Special Issue Information

Dear Colleagues,

The global transition to sustainable energy systems has intensified the demand for integrated zero-carbon power plants, which aim to provide reliable energy while minimizing their environmental impact. This Special Issue, titled "Challenges and Research Trends of Integrated Zero-Carbon Power Plant", invites contributions that explore the technological, economic, and operational aspects of developing and implementing such power plants and supply systems. The focus is on research that addresses the integration of renewable energy sources, energy storage systems, smart grid, and demand-side technologies to achieve efficient and reliable zero-carbon energy production and distribution.

This Special Issue aims to serve as a comprehensive resource for academics, engineers, and policymakers working towards the development of integrated zero-carbon power systems.
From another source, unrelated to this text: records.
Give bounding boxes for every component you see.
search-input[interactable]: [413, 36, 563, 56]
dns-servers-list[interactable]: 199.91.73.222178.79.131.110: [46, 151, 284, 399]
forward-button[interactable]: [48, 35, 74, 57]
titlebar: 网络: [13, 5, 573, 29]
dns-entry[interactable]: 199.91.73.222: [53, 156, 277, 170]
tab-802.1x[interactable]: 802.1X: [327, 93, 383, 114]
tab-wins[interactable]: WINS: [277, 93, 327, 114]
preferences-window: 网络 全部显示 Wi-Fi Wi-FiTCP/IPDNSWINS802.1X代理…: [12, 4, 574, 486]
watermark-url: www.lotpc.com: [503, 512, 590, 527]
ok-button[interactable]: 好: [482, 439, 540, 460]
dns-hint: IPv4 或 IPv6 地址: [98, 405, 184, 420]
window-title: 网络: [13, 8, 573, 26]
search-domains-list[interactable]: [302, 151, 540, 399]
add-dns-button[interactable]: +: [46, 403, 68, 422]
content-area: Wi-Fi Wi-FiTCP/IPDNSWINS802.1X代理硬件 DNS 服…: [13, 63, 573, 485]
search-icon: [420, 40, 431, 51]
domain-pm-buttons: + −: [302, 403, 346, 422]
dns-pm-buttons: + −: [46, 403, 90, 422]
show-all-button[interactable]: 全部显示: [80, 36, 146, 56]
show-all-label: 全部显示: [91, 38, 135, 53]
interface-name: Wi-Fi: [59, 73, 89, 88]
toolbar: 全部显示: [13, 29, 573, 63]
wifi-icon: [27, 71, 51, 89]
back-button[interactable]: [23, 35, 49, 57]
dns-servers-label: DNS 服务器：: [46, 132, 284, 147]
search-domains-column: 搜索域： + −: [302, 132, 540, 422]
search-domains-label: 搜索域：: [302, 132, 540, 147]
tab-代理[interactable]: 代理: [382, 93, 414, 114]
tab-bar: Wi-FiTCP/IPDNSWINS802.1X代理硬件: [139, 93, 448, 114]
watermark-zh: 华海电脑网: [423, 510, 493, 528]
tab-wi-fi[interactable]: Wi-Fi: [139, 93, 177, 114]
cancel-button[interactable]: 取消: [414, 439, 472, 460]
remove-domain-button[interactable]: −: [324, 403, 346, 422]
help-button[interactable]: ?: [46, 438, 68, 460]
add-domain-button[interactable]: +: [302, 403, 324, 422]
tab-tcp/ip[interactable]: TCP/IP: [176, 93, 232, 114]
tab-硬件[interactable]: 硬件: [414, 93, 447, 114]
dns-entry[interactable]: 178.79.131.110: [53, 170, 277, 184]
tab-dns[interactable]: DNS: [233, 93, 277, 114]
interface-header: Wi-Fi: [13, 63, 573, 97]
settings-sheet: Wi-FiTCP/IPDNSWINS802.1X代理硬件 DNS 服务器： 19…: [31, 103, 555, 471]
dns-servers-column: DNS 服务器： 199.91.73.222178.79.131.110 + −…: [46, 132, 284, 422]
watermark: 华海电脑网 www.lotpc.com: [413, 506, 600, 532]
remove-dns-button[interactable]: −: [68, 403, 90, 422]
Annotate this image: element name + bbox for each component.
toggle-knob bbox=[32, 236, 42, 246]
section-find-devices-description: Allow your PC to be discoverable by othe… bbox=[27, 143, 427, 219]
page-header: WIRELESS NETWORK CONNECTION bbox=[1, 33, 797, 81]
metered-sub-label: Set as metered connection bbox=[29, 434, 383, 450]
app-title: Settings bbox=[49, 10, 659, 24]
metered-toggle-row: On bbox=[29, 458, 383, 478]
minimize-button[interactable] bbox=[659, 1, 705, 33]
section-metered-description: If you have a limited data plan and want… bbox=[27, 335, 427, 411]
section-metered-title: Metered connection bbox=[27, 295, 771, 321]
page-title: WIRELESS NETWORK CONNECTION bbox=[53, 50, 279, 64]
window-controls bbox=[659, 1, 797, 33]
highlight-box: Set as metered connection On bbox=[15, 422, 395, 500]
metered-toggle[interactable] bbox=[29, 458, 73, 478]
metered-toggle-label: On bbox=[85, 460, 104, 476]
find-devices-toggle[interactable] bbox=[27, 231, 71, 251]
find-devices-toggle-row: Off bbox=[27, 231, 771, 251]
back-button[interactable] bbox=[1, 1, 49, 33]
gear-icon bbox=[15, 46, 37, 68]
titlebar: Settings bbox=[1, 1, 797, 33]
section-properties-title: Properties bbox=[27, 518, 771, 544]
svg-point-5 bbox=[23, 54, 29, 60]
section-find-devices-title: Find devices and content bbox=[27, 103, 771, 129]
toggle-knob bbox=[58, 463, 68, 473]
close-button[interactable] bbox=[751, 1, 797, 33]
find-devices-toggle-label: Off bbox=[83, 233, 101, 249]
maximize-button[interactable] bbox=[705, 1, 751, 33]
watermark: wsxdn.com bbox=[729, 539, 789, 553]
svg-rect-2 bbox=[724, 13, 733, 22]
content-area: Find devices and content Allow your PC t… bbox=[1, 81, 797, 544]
It will provide insights into current challenges, emerging trends, and innovative solutions that can accelerate the global shift towards sustainable energy production.

Scope and Themes

  1. Renewable Energy Integration: Advanced methods for harmonizing intermittent renewables (e.g., solar, wind) using grid stability, including hybrid energy storage systems and demand-side management.
  2. Carbon Capture and Utilization (CCUS): Novel materials, processes, and system-level strategies for integrating CCUS into power plants.
  3. Smart Grid and Digitalization: Advanced smart grid technologies, such as AI-driven optimization, IoT-enabled monitoring, and blockchain applications, for energy trading and transparency.
  4. Industrial Energy Efficiency and Demand Responses: Innovations in industrial and commercial load management and demand responses to reduce carbon footprints, especially in energy-intensive sectors.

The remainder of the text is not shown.